Another significant defining moment in my life was when we moved to the farm that Dad and Mom bought when Dad retired from the Navy in 1960. They had been planning on buying a farm for all of their married life when Dad retired and they had been looking at various kinds of farms in lots of different locations. They settled on a 120-acre farm that had been repossessed by the bank and had not been lived on for many years. It was the second to last place on the road, 13 miles out from the town of Myrtle Creek in Southern Oregon. The place was terribly run down and the little house had been used as a sheep barn for some time. We shoveled out the sheep manure and moved in. There was no plumbing, no water, no electricity. The first thing we did was dig a big hole and build an outhouse. My first 12 years of life were lived in Navy housing in big cities so I was a city boy, and this new chapter in my life was a huge lifestyle change, but I fully embraced it and thought that we were a modern version of Swiss Family Robison. I thought that I had died and gone to heaven.
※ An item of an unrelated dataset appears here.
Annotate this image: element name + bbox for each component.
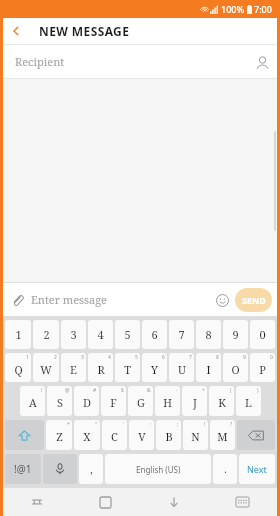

This is where I learned to fish and hunt and where I fell in love with both. This is where I learned how to work hard and to truly enjoy being dog-tired at the end of the day. I learned that a lot of a person’s dreams can be accomplished with a little money and a lot of work. We did all of our farming with a 1948 Ford pick-up pulling horse-drawn equipment that got whatever power it needed from the steel wheels that were turning because of being pulled. That old pickup with granny gear had a lot of power. We later purchased a Ford/ Ferguson 9N tractor but we still used mostly horse-drawn equipment.
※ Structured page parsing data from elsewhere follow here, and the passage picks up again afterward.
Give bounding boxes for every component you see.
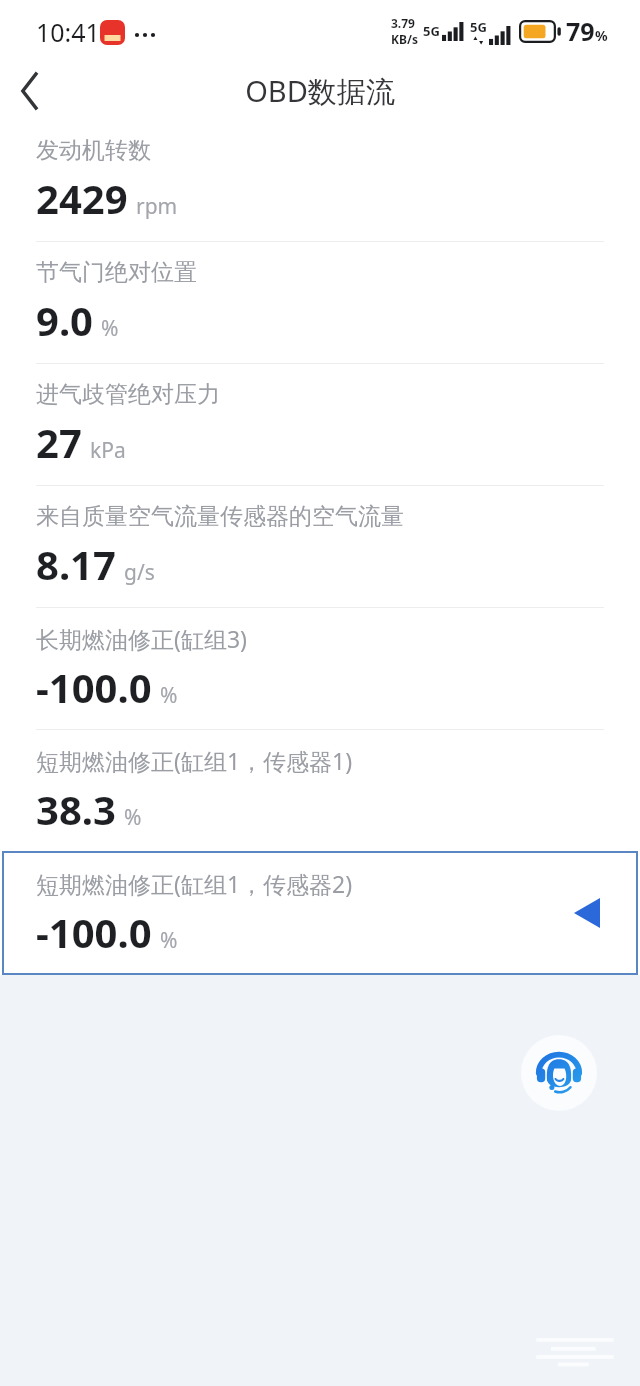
- button[interactable]: 来自质量空气流量传感器的空气流量: [0, 486, 640, 607]
- staticText: %: [124, 803, 142, 832]
- staticText: 10:41: [36, 15, 100, 49]
- staticText: kPa: [90, 436, 126, 465]
- button[interactable]: Back: [0, 62, 60, 120]
- staticText: 8.17: [36, 537, 116, 591]
- button[interactable]: 进气歧管绝对压力: [0, 364, 640, 485]
- staticText: 来自质量空气流量传感器的空气流量: [36, 502, 404, 531]
- button[interactable]: 短期燃油修正(缸组1，传感器1): [0, 730, 640, 851]
- staticText: 27: [36, 415, 82, 469]
- staticText: 9.0: [36, 293, 93, 347]
- staticText: 38.3: [36, 782, 116, 836]
- staticText: 3.79: [391, 15, 415, 31]
- staticText: %: [160, 681, 178, 710]
- staticText: 短期燃油修正(缸组1，传感器2): [36, 868, 353, 899]
- staticText: KB/s: [391, 31, 418, 47]
- staticText: %: [595, 26, 608, 45]
- staticText: 发动机转数: [36, 136, 151, 165]
- staticText: -100.0: [36, 905, 152, 959]
- button[interactable]: 短期燃油修正(缸组1，传感器2): [2, 851, 638, 975]
- staticText: 节气门绝对位置: [36, 258, 197, 287]
- staticText: -100.0: [36, 660, 152, 714]
- staticText: 5G: [470, 18, 487, 36]
- staticText: 进气歧管绝对压力: [36, 380, 220, 409]
- button[interactable]: 长期燃油修正(缸组3): [0, 608, 640, 729]
- staticText: 短期燃油修正(缸组1，传感器1): [36, 745, 353, 776]
- staticText: g/s: [124, 558, 155, 587]
- staticText: rpm: [136, 192, 178, 221]
- staticText: %: [160, 926, 178, 955]
- staticText: 79: [566, 14, 595, 48]
- staticText: 5G: [423, 22, 440, 40]
- staticText: OBD数据流: [245, 71, 395, 111]
- staticText: 2429: [36, 171, 128, 225]
- button[interactable]: 节气门绝对位置: [0, 242, 640, 363]
- staticText: 长期燃油修正(缸组3): [36, 623, 247, 654]
- button[interactable]: 发动机转数: [0, 120, 640, 241]
- button[interactable]: Customer support: [521, 1035, 597, 1111]
- staticText: %: [101, 314, 119, 343]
Way back in 1976 when I started as the pastor of Jefferson Baptist Church with zero experience and very little understanding of what a pastor was supposed to do, meeting in the grade school gym, it felt just like 1960 moving into a sheep barn. I was excited about the challenge and the adventure that was about to come into my life.
It is amazing how much fun an experience is when the default mind set is that God is directing and causing all things to work together for His purposes and our growth, significance, and accomplishment. God’s plans for our life almost always have the equivalent of a sheep barn and a 1948 Ford pickup. We just have to make sure we don’t let our flesh, the world, or the devil ruin it for us.